(Reuters) - Nissan Motor Co (7201.T) is working on a plan to scale back its European business, focusing on sport utility and commercial vehicles as well as more effective sharing of products and investments with partner Renault, three sources told Reuters.
The strategy, part of a three-year global turnaround plan due to be unveiled on May 28, would see the Japanese carmaker’s plant in Sunderland, northeast England, switch permanently to two daily shifts from three, but become a key hub for SUVs.
It could also see the company’s Barcelona factory in Spain close, putting around 3,000 jobs at risk, said the sources with knowledge of the plan, who declined to be named because they are not authorised to speak to the media.
Central to the proposal is a new way of working with alliance partner Renault (RENA.PA) that would see the two companies divide up areas of responsibility, with one becoming the “leader” and the other the “follower” in each.
Renault and Nissan have long struggled to achieved the full potential of their alliance, due in part to tensions over areas of control.
Relations were then strained to almost breaking point in November 2018 when the alliance’s long-standing boss, Carlos Ghosn, was arrested in Japan on financial misconduct charges, which he denies.
Nissan’s sales and profits have been sliding ever since, and the hammer blow to the global car industry from the coronavirus epidemic has only added to the urgency for the company to come up with a strategy to secure its future. Renault is also working on its own restructuring plan.
The sources said Nissan’s plan for Europe was presented to the company’s board on Thursday by chief operating officer Ashwani Gupta, who they said was the leading advocate and key architect of the new leader-follower model.
They added many on the board, whose 12 members include Renault Chairman Jean-Dominique Senard, showed support for the plan, without giving details.
Nissan declined to comment. Renault did not immediately respond to requests for comment.
Europe has long been a difficult market for automakers due to overcapacity, stiff competition and tight regulations. General Motors (GM.N) quit the region in 2017.
Europe accounts for only about one-tenth of Nissan’s global business by volume and has “little prospects for growth and profitability,” as one insider put it.
However, the company is keen to maintain a presence in the region, albeit a reduced one.
“We need to be in Europe to keep up with regulations and keep our technology competitive, even though we cannot go for exponential growth,” one of the sources said.
Under the new working relationship with Renault, Nissan would take the lead in Europe on crossover SUVs, which the sources said would be available in gasoline engine, hybrid and all electric battery versions.
It would operate as a “follower” in commercial vans and small city cars, using versions of vehicles produced by Renault.

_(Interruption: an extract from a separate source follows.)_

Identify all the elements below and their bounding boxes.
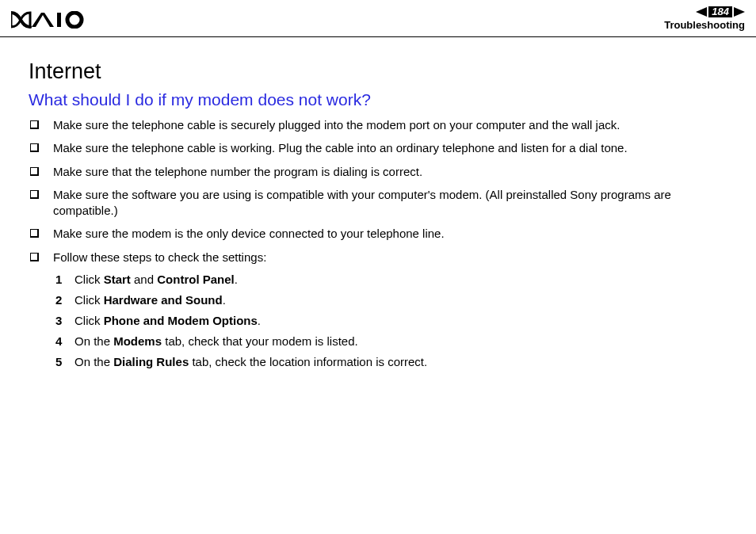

The arrangement would allow the two partners to share technologies and manufacturing capacity, while keeping advanced technology and product development separate from each other to “keep our design, engineering and brands distinctive from each other,” one of the sources said.
That is an attempt to resolve a major source of tension under Ghosn, who sought to cut costs equally at the partners as well as merge new technology and product R&D. Many at Nissan viewed the move as an effort by Renault to ride free on what they believe are Nissan’s superior engineering capabilities.
In terms of models, Nissan’s main products in Europe would be narrowed to the Qashqai and the Juke, both locally produced crossover SUVs, plus the X-Trail SUV and the Ariya, a battery electric crossover due to hit the market soon, shipped to Europe from Japan, the sources said.
Likely out would be the sporty Z and GT-R models, as well as the Navara pickup truck made in Barcelona, they said.
The product line would be supplemented by some of Renault-produced commercial vans and micro cars to give the brand scale and provide dealers with enough vehicles.
Nissan’s Sunderland plant would become the hub for the Qashqai and Juke SUVs, and could also produce their Renault counterparts, the Kadjar and Capture respectively, although no decision on that is expected imminently, the sources said.
The Sunderland factory has been operating below capacity and with a cloud over its future due to Britain’s departure from the European Union.
One of the sources said the plan for the plant depended on the new trading relationship agreed between London and Brussels, but that Nissan expected the UK government to adopt supportive policies.
In forging the new relationship with Renault, Nissan’s Gupta is adapting and expanding a business model he began developing when leading the French group’s light commercial vehicles unit.
The Indian-born executive revived the unit and then created a leader/follower arrangement with Nissan’s commercial vehicle business that saw the Japanese group building vans using Renault’s vehicle underpinning technologies and Nissan providing the French group with technologies for pickup trucks.